Kreuztor in Ingolstadt

Kreuztor in Ingolstadt

Das Ingolstädter Kreuztor wurde in der Zeit gebaut, als Ingolstadt bayerische Landesfestung war. Das war im 14./15. Jahrhundert als der zweite Ring um die Stadt zur Verteidigung Ingolstadts entstanden ist. Aus dieser Zeit stammt übrigens auch der Begriff Schanz für Ingolstadt, da sich die Ingolstädter hinter ihren sicheren Mauern verschanzen konnten. Laut einer Schrifttafel wurde der erste Grundstein für das Kreuztor im Jahr 1385 gelegt.
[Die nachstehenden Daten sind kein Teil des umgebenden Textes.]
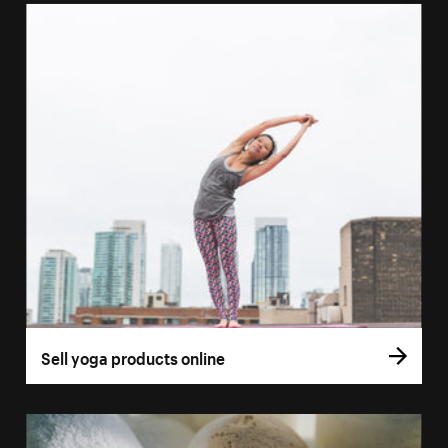
Sell yoga products online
Das malerische Kreuztor steht auf einem quadratischen Fundament und wird von vier Ecktürmen umringt. Dahinter erhebt sich ein mächtiger achteckiger Turm der eine gute Aussicht auf die herannahenden Feinde bot. Das Stadttor besticht mit seiner Schlichtheit, jedoch wird vermutet, dass es zu seiner Bauzeit noch verputzt war. Sonst hätte schließlich jeder anrückende Feind erkennen können, wo sich die Schwachstellen des Kreuztores befinden.

Das Kreuztor verdankt seinen Namen einem Aussätzigenhaus. An dieses Haus war nämlich die Kirche zum Heiligen Kreuz angeschlossen, sie lag früher im westlichen Teil der Stadt, musste aber auf Grund der Errichtung eines massiven Bollwerks weichen. Zu seiner Ursprungszeit gab es um den 2. Ring der Befestigung von Ingolstadt noch einen Wassergraben, deshalb hatte das Kreuztor auch noch eine Zugbrücke um über den Graben zu gelangen. Erst in den Jahren 1929 und 1930 wurden die beiden seitlichen Fußgängerwege durch die Stadtmauer gebrochen.